Le 28 mai, un incident majeur a frappé la société Blue Origin : l’un de ses lanceurs New Glenn, positionné sur l’aire de lancement de la base de Cape Canaveral, en Floride, a explosé lors d’un essai des moteurs, provoquant un incendie qui a gravement endommagé les installations. Cet accident survient au moment où le géant spatial privé, fondé par Jeff Bezos, devait jouer un rôle clé dans les ambitions lunaires de la Nasa.
Le directeur général de Blue Origin, Dave Limp, a estimé qu’un nouveau tir pourrait intervenir avant la fin de l’année, une fois le pas de tir réparé. D’autres observateurs jugent toutefois plus réaliste un arrêt d’au moins un an pour l’entreprise, ce qui compromet sérieusement le calendrier du programme Artemis. La Nasa vise un retour d’astronautes à la surface de la Lune d’ici la fin 2028, mais les marges de manœuvre sont désormais très réduites.
Un contrat d’atterrisseur lunaire fragilisé
Blue Origin est, avec SpaceX, l’un des deux opérateurs retenus par la Nasa pour concevoir un atterrisseur capable de transporter des astronautes depuis l’orbite lunaire jusqu’au sol. En 2023, l’agence lui avait attribué un contrat de 3,4 milliards de dollars pour son engin Blue Moon. À l’époque, il était prévu que cet atterrisseur ne soit utilisé qu’à partir de la troisième mission de débarquement, les deux premières étant confiées à SpaceX et à son vaisseau Starship.
Mais les retards à répétition du Starship – et plusieurs explosions lors de ses tests – ont fait glisser les échéances. En février, l’administrateur de la Nasa, Jared Isaacman, a réorganisé les missions Artemis : la prochaine, Artemis III, ne tentera pas un alunissage mais restera en orbite terrestre pour un vol d’essai. Les astronautes à bord de la capsule Orion devaient y répéter les manœuvres d’arrimage avec les atterrisseurs de SpaceX et Blue Origin. Or, avec l’explosion de New Glenn, la participation de Blue Origin à cet essai comme aux missions suivantes (Artemis IV et V) est devenue incertaine.
D’autres options sur la table
Dès octobre 2025, l’ancien administrateur par intérim Sean Duffy avait évoqué la possibilité d’élargir la compétition pour l’atterrisseur lunaire. « Je suis en train d’ouvrir ce contrat », avait-il déclaré, laissant entendre que d’autres sociétés pourraient être sollicitées. La Nasa a depuis demandé à SpaceX et Blue Origin de proposer des approches plus rapides et simplifiées pour un premier alunissage. Jared Isaacman, qui a pris ses fonctions en décembre, jugeait toutefois irréaliste qu’un nouvel atterrisseur puisse être conçu en moins de trois ans.
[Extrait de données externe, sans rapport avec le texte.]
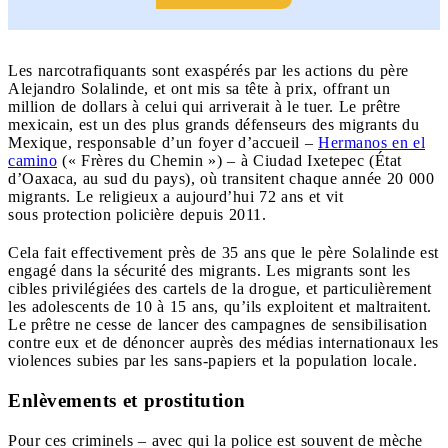
Les narcotrafiquants sont exaspérés par les actions du père
Alejandro Solalinde, et ont mis sa tête à prix, offrant un
million de dollars à celui qui arriverait à le tuer. Le prêtre
mexicain, est un des plus grands défenseurs des migrants du
Mexique, responsable d’un foyer d’accueil –
Hermanos en el
camino
(« Frères du Chemin ») – à Ciudad Ixetepec (État
d’Oaxaca, au sud du pays), où transitent chaque année 20 000
migrants. Le religieux a aujourd’hui 72 ans et vit
sous protection policière depuis 2011.
Cela fait effectivement près de 35 ans que le père Solalinde est
engagé dans la sécurité des migrants. Les migrants sont les
cibles privilégiées des cartels de la drogue, et particulièrement
les adolescents de 10 à 15 ans, qu’ils exploitent et maltraitent.
Le prêtre ne cesse de lancer des campagnes de sensibilisation
contre eux et de dénoncer auprès des médias internationaux les
violences subies par les sans-papiers et la population locale.
Enlèvements et prostitution
Pour ces criminels – avec qui la police est souvent de mèche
Lockheed Martin, qui préparait une proposition, a indiqué avoir poursuivi le développement d’un atterrisseur lunaire. « À la lumière des événements récents, nos évaluations montrent que c’est le moyen le plus rapide de ramener des Américains à la surface de la Lune et de les ramener en sécurité », a déclaré l’entreprise dans un communiqué, ajoutant que son concept pourrait aussi servir de véhicule de secours en surface lunaire.
Conséquences sur d’autres contrats
L’explosion affecte également d’autres volets du programme Artemis. Deux semaines avant l’accident, la Nasa avait confié à Blue Origin un contrat pour transporter vers la Lune deux rovers destinés aux missions Artemis IV et V. Ces engins devaient être acheminés par une version cargo plus petite de l’atterrisseur Blue Moon (Mark 1), dont le premier vol d’essai était prévu plus tard dans l’année pour valider les technologies essentielles. Ce vol est désormais repoussé sine die, tant que Blue Origin ne pourra pas relancer ses lancements New Glenn.
L’avenir du retour sur la Lune semble donc suspendu à la capacité de l’entreprise à rebondir rapidement, alors que la Nasa doit composer avec un calendrier déjà très serré et des alternatives encore immatures.